Work item — Each record that follows goes into your reply unchanged; the pictures do not.

(Stored data entries)
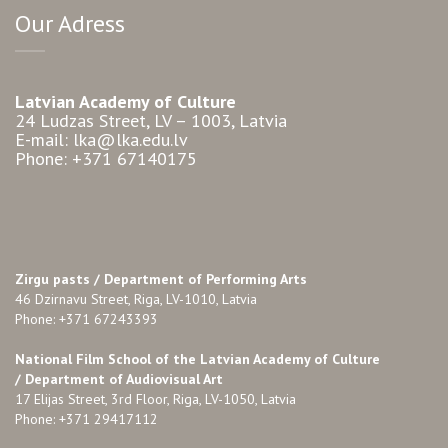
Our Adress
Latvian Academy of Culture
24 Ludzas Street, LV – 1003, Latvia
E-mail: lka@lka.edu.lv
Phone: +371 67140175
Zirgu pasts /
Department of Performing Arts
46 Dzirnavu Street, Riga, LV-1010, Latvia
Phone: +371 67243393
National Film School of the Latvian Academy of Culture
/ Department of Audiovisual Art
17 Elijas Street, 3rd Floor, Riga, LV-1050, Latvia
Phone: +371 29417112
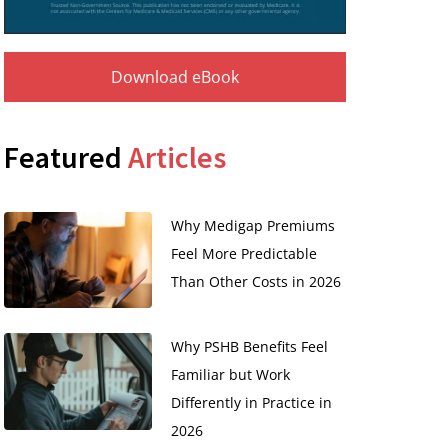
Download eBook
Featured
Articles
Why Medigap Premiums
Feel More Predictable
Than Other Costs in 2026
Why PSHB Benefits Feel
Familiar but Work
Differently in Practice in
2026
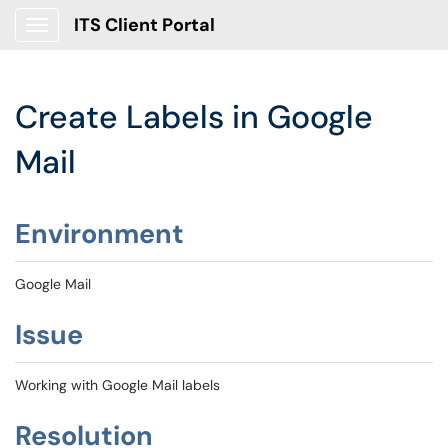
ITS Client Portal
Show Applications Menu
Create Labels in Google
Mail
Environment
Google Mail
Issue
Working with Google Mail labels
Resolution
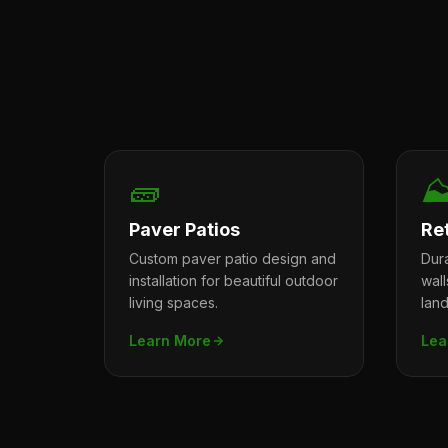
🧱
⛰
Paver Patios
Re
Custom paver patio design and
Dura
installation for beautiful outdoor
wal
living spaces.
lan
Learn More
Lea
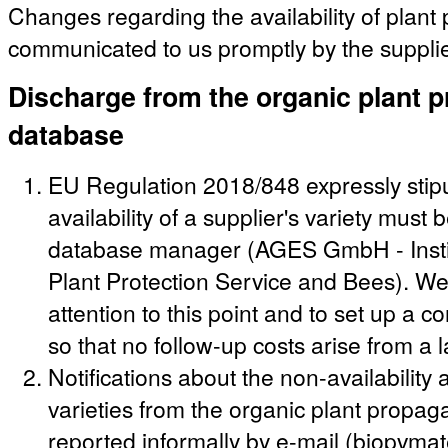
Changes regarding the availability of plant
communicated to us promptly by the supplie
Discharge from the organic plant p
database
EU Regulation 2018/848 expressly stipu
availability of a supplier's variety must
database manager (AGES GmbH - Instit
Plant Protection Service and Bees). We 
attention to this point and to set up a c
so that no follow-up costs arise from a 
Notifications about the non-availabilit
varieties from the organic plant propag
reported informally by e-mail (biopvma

Output for this task —
Our Adress
Latvian Academy of Culture
24 Ludzas Street, LV – 1003, Latvia
E-mail: lka@lka.edu.lv
Phone: +371 67140175
Zirgu pasts /
Department of Performing Arts
46 Dzirnavu Street, Riga, LV-1010, Latvia
Phone: +371 67243393
National Film School of the Latvian Academy of Culture
/ Department of Audiovisual Art
17 Elijas Street, 3rd Floor, Riga, LV-1050, Latvia
Phone: +371 29417112
Download eBook
Featured
Articles
Why Medigap Premiums
Feel More Predictable
Than Other Costs in 2026
Why PSHB Benefits Feel
Familiar but Work
Differently in Practice in
2026
ITS Client Portal
Show Applications Menu
Create Labels in Google
Mail
Environment
Google Mail
Issue
Working with Google Mail labels
Resolution
🧱
⛰
Paver Patios
Re
Custom paver patio design and
Dura
installation for beautiful outdoor
wal
living spaces.
lan
Learn More
Lea
Changes regarding the availability of plant
communicated to us promptly by the supplie
Discharge from the organic plant p
database
EU Regulation 2018/848 expressly stipu
availability of a supplier's variety must
database manager (AGES GmbH - Instit
Plant Protection Service and Bees). We 
attention to this point and to set up a c
so that no follow-up costs arise from a 
Notifications about the non-availabilit
varieties from the organic plant propag
reported informally by e-mail (biopvma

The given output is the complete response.